- _What to do_
Transcribe exactly the lines that fall between the one holding "expansive and inviting." and the one holding "range, and stylish", inclusive, from the entries below.

- _Records provided_

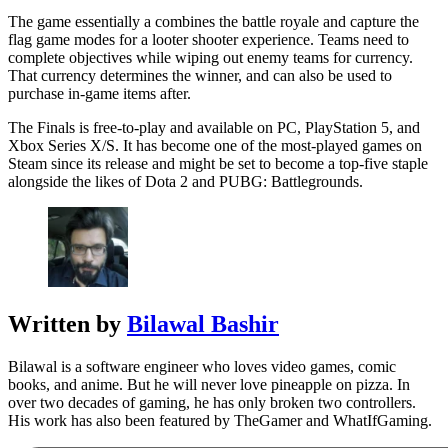
The game essentially a combines the battle royale and capture the
flag game modes for a looter shooter experience. Teams need to
complete objectives while wiping out enemy teams for currency.
That currency determines the winner, and can also be used to
purchase in-game items after.
The Finals is free-to-play and available on PC, PlayStation 5, and
Xbox Series X/S. It has become one of the most-played games on
Steam since its release and might be set to become a top-five staple
alongside the likes of Dota 2 and PUBG: Battlegrounds.
Written by
Bilawal Bashir
Bilawal is a software engineer who loves video games, comic
books, and anime. But he will never love pineapple on pizza. In
over two decades of gaming, he has only broken two controllers.
His work has also been featured by TheGamer and WhatIfGaming.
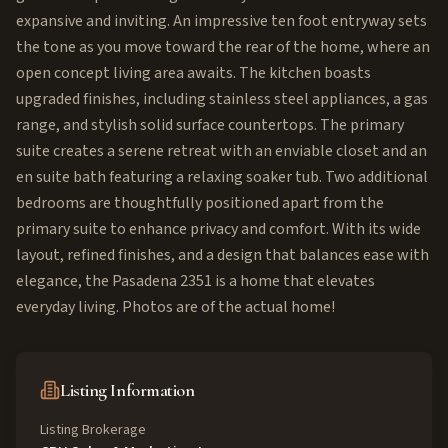
expansive and inviting. An impressive ten foot entryway sets
the tone as you move toward the rear of the home, where an
open concept living area awaits. The kitchen boasts
upgraded finishes, including stainless steel appliances, a gas
range, and stylish solid surface countertops. The primary
suite creates a serene retreat with an enviable closet and an
en suite bath featuring a relaxing soaker tub. Two additional
bedrooms are thoughtfully positioned apart from the
primary suite to enhance privacy and comfort. With its wide
layout, refined finishes, and a design that balances ease with
elegance, the Pasadena 2351 is a home that elevates
everyday living. Photos are of the actual home!
Listing Information
Listing Brokerage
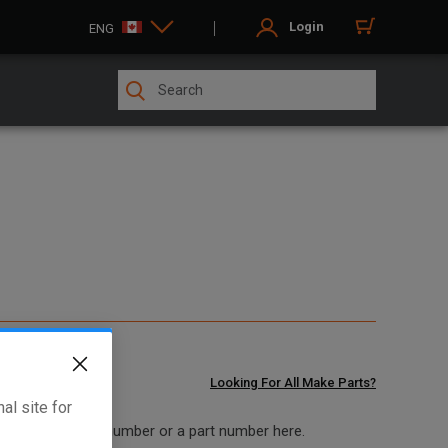
Login
ENG
Looking For All Make Parts?
al site for
 model and serial number or a part number here.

- _Answer section_
expansive and inviting. An impressive ten foot entryway sets
the tone as you move toward the rear of the home, where an
open concept living area awaits. The kitchen boasts
upgraded finishes, including stainless steel appliances, a gas
range, and stylish solid surface countertops. The primary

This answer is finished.